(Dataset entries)
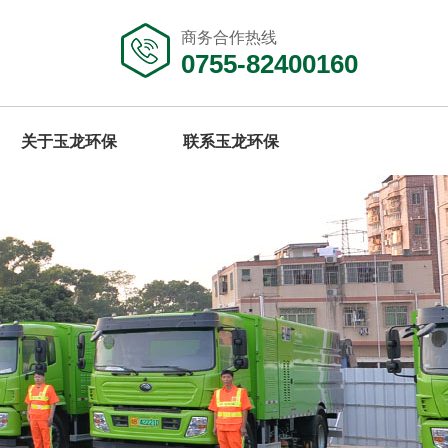
商务合作热线
0755-82400160
关于玉龙环保
联系玉龙环保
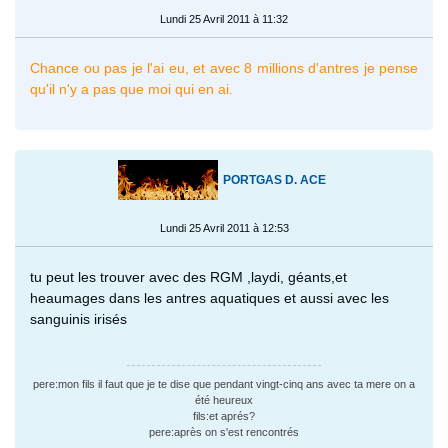
Lundi 25 Avril 2011 à 11:32
Chance ou pas je l'ai eu, et avec 8 millions d'antres je pense
qu'il n'y a pas que moi qui en ai.
PORTGAS D. ACE
Lundi 25 Avril 2011 à 12:53
tu peut les trouver avec des RGM ,laydi, géants,et
heaumages dans les antres aquatiques et aussi avec les
sanguinis irisés
pere:mon fils il faut que je te dise que pendant vingt-cinq ans avec ta mere on a
été heureux
fils:et aprés?
pere:après on s'est rencontrés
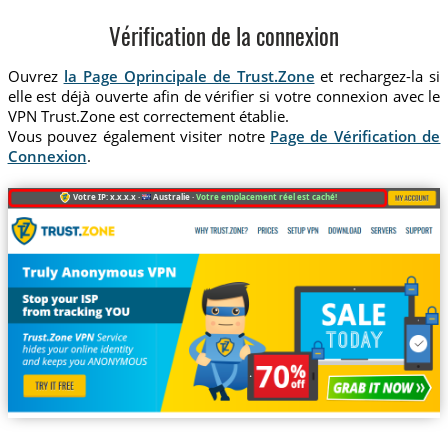
Vérification de la connexion
Ouvrez
la Page Oprincipale de Trust.Zone
et rechargez-la si
elle est déjà ouverte afin de vérifier si votre connexion avec le
VPN Trust.Zone est correctement établie.
Vous pouvez également visiter notre
Page de Vérification de
Connexion
.
Votre IP: x.x.x.x ·
Australie ·
Votre emplacement réel est caché!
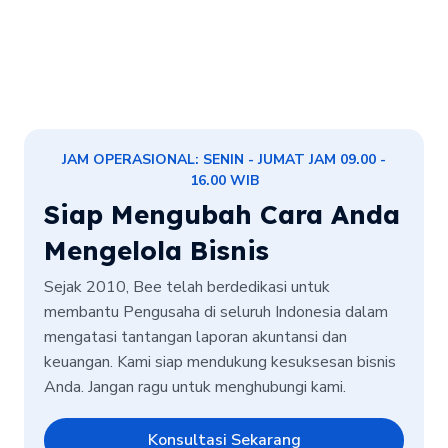
JAM OPERASIONAL: SENIN - JUMAT JAM 09.00 -
16.00 WIB
Siap Mengubah Cara Anda
Mengelola Bisnis
Sejak 2010, Bee telah berdedikasi untuk
membantu Pengusaha di seluruh Indonesia dalam
mengatasi tantangan laporan akuntansi dan
keuangan. Kami siap mendukung kesuksesan bisnis
Anda. Jangan ragu untuk menghubungi kami.
Konsultasi Sekarang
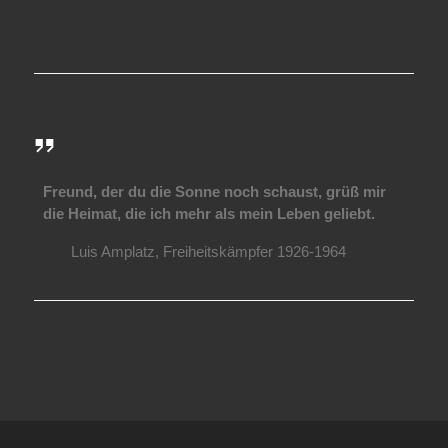
Freund, der du die Sonne noch schaust, grüß mir
die Heimat, die ich mehr als mein Leben geliebt.
Luis Amplatz, Freiheitskämpfer 1926-1964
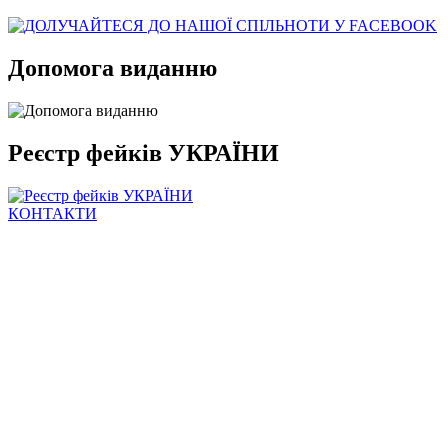
Допомога виданню
Реєстр фейків УКРАЇНИ
КОНТАКТИ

▸ About this exercise:
Report back every line of the entries in which "Vérification" occurs.

▸ Result of the task:
Vérification de la connexion
Page de Vérification de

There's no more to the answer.